The block labeled “assimilation” in the flowchart of Figure 5 performs the operations described in Equations (1) and (2).

Finally, the hypersharpened bands, ${\widehat{\mathbf{H}}}_i$, at a resolution of 15 m, can be computed by means of a projection-based fusion algorithm [34] between ${\tilde{\mathbf{H}}}_i$ and ${\mathbf{P}}_i^{*}$:

$${\widehat{\mathbf{H}}}_i={\tilde{\mathbf{H}}}_i+{\displaystyle \frac{\mathrm{cov}({\tilde{\mathbf{H}}}_i,{\overline{\mathbf{P}}}_i^{*})}{\mathrm{var}\left({\overline{\mathbf{P}}}_i^{*}\right)}}·({\mathbf{P}}_i^{*}-{\overline{\mathbf{P}}}_i^{*}),i=1,\cdots ,M$$

(3)

in which $\mathrm{cov}(·,·)$ and $\mathrm{var}(·)$ denote covariance and variance of random variables, ${\overline{\mathbf{P}}}_i^{*}$ is low-pass-filtered ${\mathbf{P}}_i^{*}$ with 15/100 spatial frequency cutoff, or, equivalently,

$${\overline{\mathbf{P}}}_i^{*}={\widehat{w}}_0^{\left(i\right)}+\sum _{k=1}^N{\widehat{w}}_k^{\left(i\right)}·{\overline{\mathbf{M}}}_{k}i=1,\cdots ,M.$$

(4)

Equations (3) and (4) define the operations carried out by the “hypersharpening” block in Figure 5.

Different models of detail injection, a contrast-based model [10] or a genetic model [35], can be adopted. The projection-based injection gain, defined as the ratio of covariance of source–destination to variance of source, measured at the spatial scale of the fusion product, 15 m, but at the resolution of the destination prior to fusion, that is, 100 m, can be calculated on a local sliding window in a space-varying fashion [36], instead of being global over the whole scene. The projection coefficient balances the injection of spatial details to the extent of correlation between the source of spatial details and the destination of such details. Note that Equation (3) denotes conventional pansharpening if ${\mathbf{P}}_i^{*}$ is replaced with the original 15 m OLI Pan, $\mathbf{P}$, (B8) and ${\overline{\mathbf{P}}}_i^{*}$ with its low-pass version, $\overline{\mathbf{P}}$.

Very and extremely high-resolution MS scanners, e.g., WorldView-3, in which four instruments with three different resolutions are present [37], may exhibit residual shifts due to uncorrected parallax views. In the case of LandSat 8/9, the negligible residual spatial shifts between the datasets allow for the use of fusion methods based on separable [38] or non-separable [39] multiresolution analysis of the sharpening image. Such methods are also recommended for merging data coming from different platforms [40,41].

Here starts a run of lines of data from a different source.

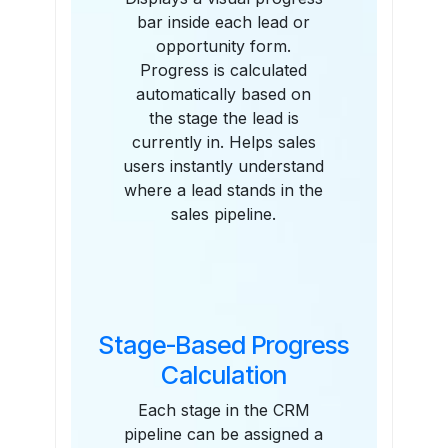
bar inside each lead or
opportunity form.
Progress is calculated
automatically based on
the stage the lead is
currently in. Helps sales
users instantly understand
where a lead stands in the
sales pipeline.
Stage-Based Progress
Calculation
Each stage in the CRM
pipeline can be assigned a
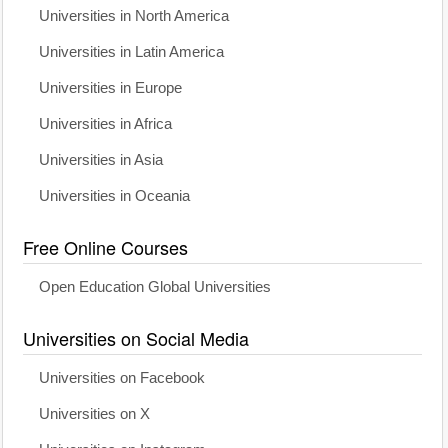
Universities in North America
Universities in Latin America
Universities in Europe
Universities in Africa
Universities in Asia
Universities in Oceania
Free Online Courses
Open Education Global Universities
Universities on Social Media
Universities on Facebook
Universities on X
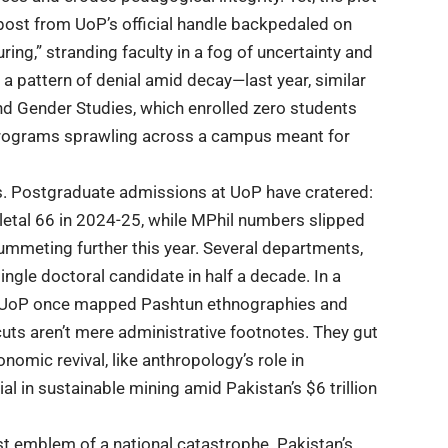
 post from UoP’s official handle backpedaled on
ring,” stranding faculty in a fog of uncertainty and
 a pattern of denial amid decay—last year, similar
d Gender Studies, which enrolled zero students
 programs sprawling across a campus meant for
s.
Postgraduate admissions
at
UoP
have cratered:
letal 66 in 2024-25, while MPhil numbers slipped
mmeting further this year. Several departments,
single doctoral candidate in half a decade. In a
UoP
once mapped Pashtun ethnographies and
uts aren’t mere administrative footnotes. They gut
onomic revival, like anthropology’s role in
l in sustainable mining amid Pakistan’s $6 trillion
kest emblem of a national catastrophe.
Pakistan’s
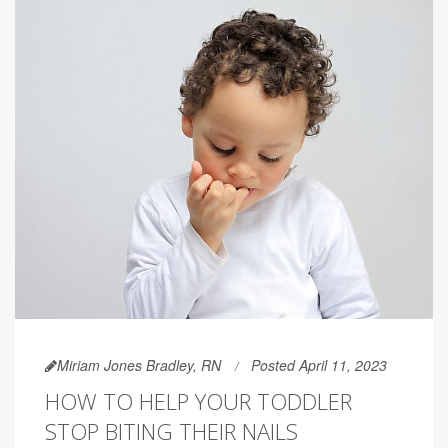
Miriam Jones Bradley, RN
Posted April 11, 2023
HOW TO HELP YOUR TODDLER
STOP BITING THEIR NAILS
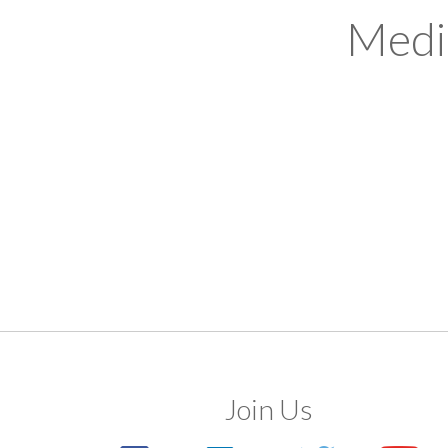
Medi
Join Us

The coefficient of determination (CD) of multivariate regression in Equation (1) measures the success of matching between each of the lower-resolution bands and the sharpening image synthesized from the higher-resolution VNIR/SWIR/Pan bands [42]. Note that the use of a multivariate regression to synthesize the sharpening band makes the method independent of the data format [43]. However, while the math derivation of the sharpening bands does not depend on the physical format of the data, e.g., top-of-atmosphere (TOA) spectral radiance or surface reflectance, provided that a linear affine relationship (straight line with slope and intercept) can be stated between the variables that appear in either the regression and in the fusion rule [43], the multiplicative injection gain derived from the radiative transfer model would assume that all band data are in a surface reflectance or a surface spectral radiance format without offset/intercept between variables due to atmospheric scattering effects. The surface reflectance is a level-two (L2) product and is usually distributed for global-coverage optical systems, such as OLI and Sentinel-2. The surface spectral radiance can be derived from the surface temperature format of TIRS data through the available metadata.

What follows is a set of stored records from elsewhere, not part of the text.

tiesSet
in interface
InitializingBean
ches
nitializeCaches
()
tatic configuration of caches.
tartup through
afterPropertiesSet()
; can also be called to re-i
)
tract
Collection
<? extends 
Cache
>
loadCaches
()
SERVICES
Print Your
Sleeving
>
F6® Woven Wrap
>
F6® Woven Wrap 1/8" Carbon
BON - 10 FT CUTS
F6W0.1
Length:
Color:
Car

2.3. Assessment of Fusion Products

The empirical quality criteria of fusion products [44], used in the past also for thermal data [8], have been progressively abandoned in favor of consistency criteria embodied by several statistical indexes [45,46]. When fusion of heterogeneous data is concerned, consistency is suitable for quality evaluation. To provide a better view of the problem, we split the consistency property into two terms, which are given here with reference to the OLI-TIRS fusion problem:

-

Thermal consistency: the fused TIRS image, once spatially degraded at the original scale, should be as close as possible to the original TIRS image, i.e., the source of the thermal information;

-

Spatial consistency: the fused TIRS bands should be capable of synthesizing back the sharpening image.

Thermal and spatial consistencies are separately evaluated by the following metrics.

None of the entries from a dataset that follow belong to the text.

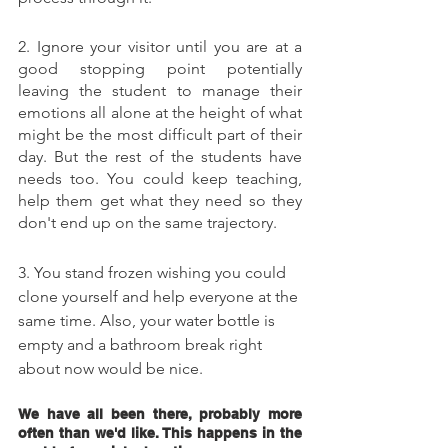
2. Ignore your visitor until you are at a 
good stopping point potentially 
leaving the student to manage their 
emotions all alone at the height of what 
might be the most difficult part of their 
day. But the rest of the students have 
needs too. You could keep teaching, 
help them get what they need so they 
don't end up on the same trajectory. 
3. You stand frozen wishing you could 
clone yourself and help everyone at the 
same time. Also, your 
water bottle
 is 
empty and a bathroom break right 
about now would be nice. 
We have all been there, probably more 
often than we'd like. This happens in the 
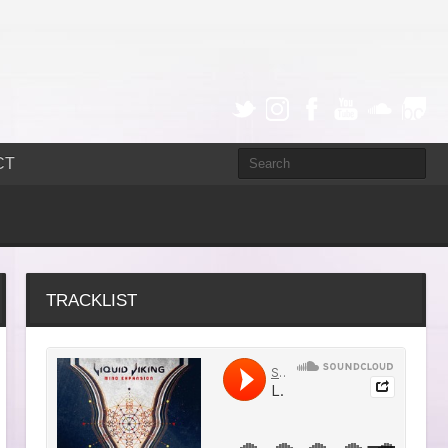
CT
TRACKLIST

2.3.1. Normalized Root Mean Square Error (NRMSE)

The first index, named spectral consistency index for multiband images and radiometric consistency index for a unique band, will be referred to as the thermal consistency index. It is measured at the original resolution of TIRS but possibly at the scale of fusion products, i.e., at 100 m or at 15 m. All data, fused and reference, should be absolute temperatures expressed in K. The assimilated and fused TIRS bands are generated as surface spectral radiance and must be previously converted to surface temperature using the file metadata to invert Plank’s law. The consistency reference is the original 100 m TIRS, possibly interpolated at 15 m. The index, which measures a distortion, that is, a loss of consistency, is defined as the normalized root mean squared error (NRMSE), possibly expressed in percentage, between the TIRS band fused at 15 m spatially degraded to 100 m and the original 100 m TIRS band:

$$\mathrm{NRMSE}\stackrel{\Delta }{=}{\displaystyle \frac{\left|\right|{\widehat{\mathbf{H}}}_L-\tilde{\mathbf{H}}{\left|\right|}_F}{{\mu }_{\tilde{\mathbf{H}}}}}$$

(5)

in which ${\mu }_{\tilde{\mathbf{H}}}$ indicates the mean of the (interpolated) thermal band, $\tilde{\mathbf{H}}$, $\left|\right|·{\left|\right|}_F$ denotes the Frobenius norm, and ${\widehat{\mathbf{H}}}_L$ the fused TIRS band after low-pass filtering. NRMSE is a distortion index; hence, its ideal value is zero. The index defined by Equation (5) should be as close to zero as possible to indicate that fusion does not change the original information [23], which is thermal in the present case. Instead of percentage NRMSE, the index can be expressed as RMSE and measured in its native unit, K.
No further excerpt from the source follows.